I trained mine with "enough". When I say enough, they knock it off and go to nap or play alone. 

Initially I had to crate when I wanted them to stop. Another thing you can do is take away toys that encourage play. Separating with doggie doors is another idea.


----------



## Lilie

With the new puppy in the house, who wants to play 24/7, I have to crate him when my other dogs (or me) have had enough. I'll say 'enough' and give him the chance to back down first. He's still young and doesn't get it. Normally when I say 'enough' he thinks that means I'm fair game. So it's in the crate with him. 

Note: this is AFTER I've taken them out for their exercise in which case the other dogs come back panting and wanting to rest. Sometimes I think all I've done was charged the puppy's batteries!


----------



## iBaman

Haha, they don't play with toys, they just rough house. I finally put Lola away, and Sheldon is out. Later, I'll bring Lola out and put Sheldon away. If the wind will stop blowing, I'll take them and let them run to their hearts content, but it's super windy right now. =[


----------



## kiya

I don't allow ruff play in the house. When Lakota was a baby she would always be playing with Kiya, at first it was cute but not when she got bigger. So I started discouraging that kind of play and gave her chewies, stuffies or the ball. It didn't take much for her to get it.


----------



## iBaman

I wouldn't mind the rough housing, cause they're not super rough...but my venus fly traps aren't in the greatest of areas right now, and I'm afraid they're going to knock them over. phew. Dogs be crazy, yo!


----------



## shaner

Like others said, use commands and/or crate time, but that can't be a substitute for real exercise and real mental stimulation. A 3 mile run is nothing for a GSD, especially if it's flat ground. That alone won't tire out a GSD. Try a much longer run, but go hiking on uneven ground, perhaps swimming (not in the winter obviously), then come home play a bit of fetch in the yard, then go inside and engage them mentally. After that, if they're still play fighting, that's when a command and crate should be used to stop them. 

I personally let my dogs play fight in the house most of the time, although sometimes I make them relax.


----------



## DJEtzel

Is one of the dogs new?


----------



## iBaman

3 miles at 9 months old, and it's super hilly. it's a nature trail. can't hike right now, too muddy, and he does get fetch time and training time. it's not that he's not worn out. he just has oodles of energy


----------



## iBaman

Yeah, Lola is new.
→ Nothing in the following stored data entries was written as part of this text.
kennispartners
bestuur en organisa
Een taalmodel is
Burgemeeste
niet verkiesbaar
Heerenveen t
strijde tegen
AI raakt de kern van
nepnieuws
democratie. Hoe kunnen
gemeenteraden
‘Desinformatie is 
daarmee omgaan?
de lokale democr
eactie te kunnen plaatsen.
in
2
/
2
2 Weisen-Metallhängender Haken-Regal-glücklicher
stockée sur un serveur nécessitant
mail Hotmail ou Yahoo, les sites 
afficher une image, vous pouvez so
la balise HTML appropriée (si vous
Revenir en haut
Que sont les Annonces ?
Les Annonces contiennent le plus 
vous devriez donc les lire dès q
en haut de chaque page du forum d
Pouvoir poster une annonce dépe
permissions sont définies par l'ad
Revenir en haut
But he's like this with my parents dogs, and he sees them all the time


----------



## DJEtzel

I've found that any "new" dog is a novelty... Frag and Bailey both usually take three weeks or so of the dog being there all the time to calm down and stop playing... When we visit dogs they've known forever, it's the same.. new novelty. I use the bedtime command to calm them down in the house and just wait it out. We have a new puppy so we're going through this right now..


----------



## TrickyShepherd

...we have the same problem here with Z, and Duke is getting to be just as bad.

I make sure they are mentally and physically tired... and at that point, if they don't stop, they are given 1 chance to stop before they are kenneled for a bit. I tell them "Enough!"... if they don't stop... kennel.
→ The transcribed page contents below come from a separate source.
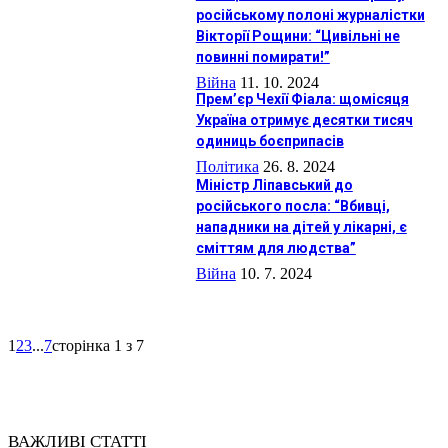
російському полоні журналістки
Вікторії Рощини: “Цивільні не
повинні помирати!”
Війна
11. 10. 2024
Прем’єр Чехії Фіала: щомісяця
Україна отримує десятки тисяч
одиниць боєприпасів
Політика
26. 8. 2024
Міністр Ліпавський до
російського посла: “Вбивці,
нападники на дітей у лікарні, є
сміттям для людства”
Війна
10. 7. 2024
1
2
3
...
7
сторінка 1 з 7
ВАЖЛИВІ СТАТТІ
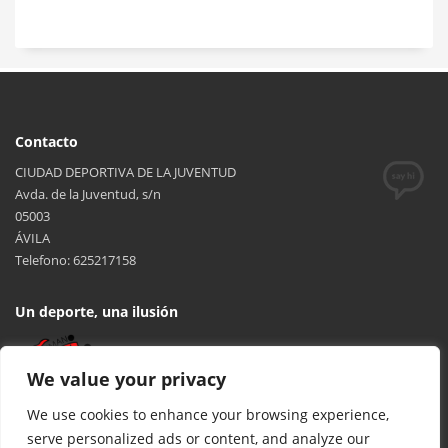
Contacto
CIUDAD DEPORTIVA DE LA JUVENTUD
Avda. de la Juventud, s/n
05003
ÁVILA
Telefono: 625217158
Un deporte, una ilusión
We value your privacy
We use cookies to enhance your browsing experience,
serve personalized ads or content, and analyze our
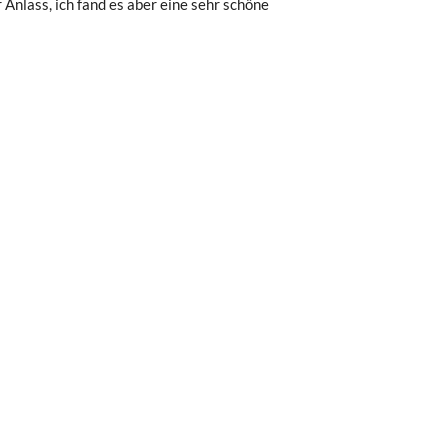
 Anlass, ich fand es aber eine sehr schöne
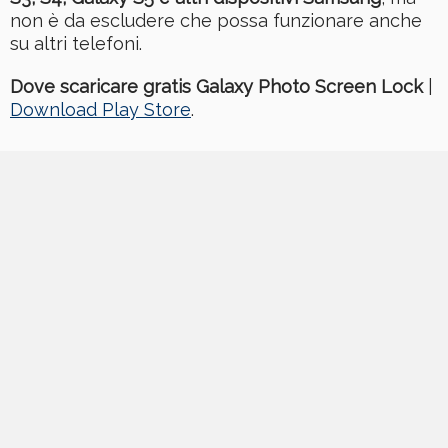
non è da escludere che possa funzionare anche
su altri telefoni.
Dove scaricare gratis Galaxy Photo Screen Lock
|
Download Play Store
.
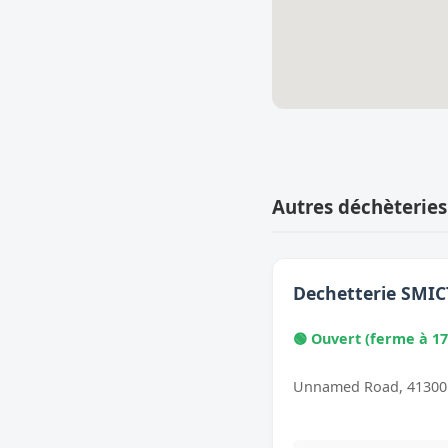
Autres déchèteries
Dechetterie SMIC
🟢 Ouvert (ferme à 17
Unnamed Road, 41300 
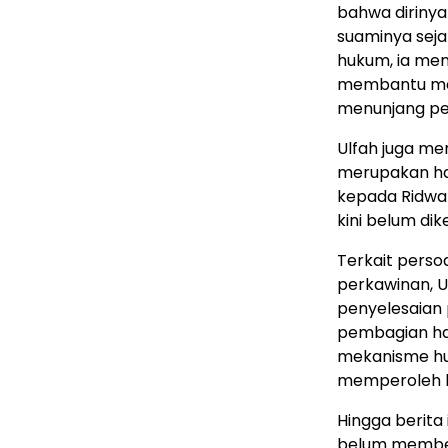
bahwa dirinya
suaminya seja
hukum, ia me
membantu mem
menunjang pe
Ulfah juga me
merupakan has
kepada Ridwan
kini belum di
Terkait pers
perkawinan, U
penyelesaian
pembagian har
mekanisme huk
memperoleh k
Hingga berita
belum memberi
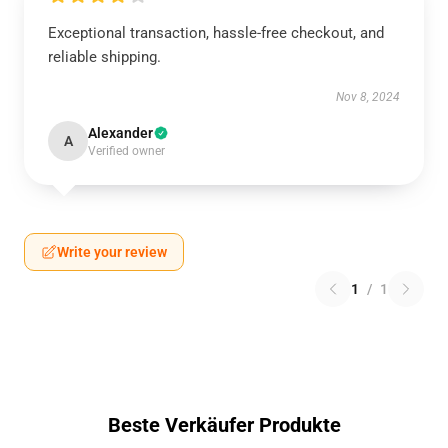
Exceptional transaction, hassle-free checkout, and
reliable shipping.
Nov 8, 2024
Alexander
A
Verified owner
Write your review
1
/
1
Beste Verkäufer Produkte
I don't mind the dogs playing quietly in the house together, but I absolutely will not have 2 large dogs running around my house knocking stuff over in their wake. It's not allowed here. Indoors is for peace and quiet... outdoors is where they can run, play, jump around and be complete idiots.

....it's still a work in progress.... and we've had Duke for a month.  Good luck with your two. If you find anything that works really well, shoot me a PM with it! lol! I could also use help around here!!


----------



## BlackGSD

I also don't allow playing (with eachother) in the house. Roughhousing is for OUTSIDE. Mine learn as baby puppies that they don't need to act like wild animals indoors. They are encouraged to play with their toys instead.


----------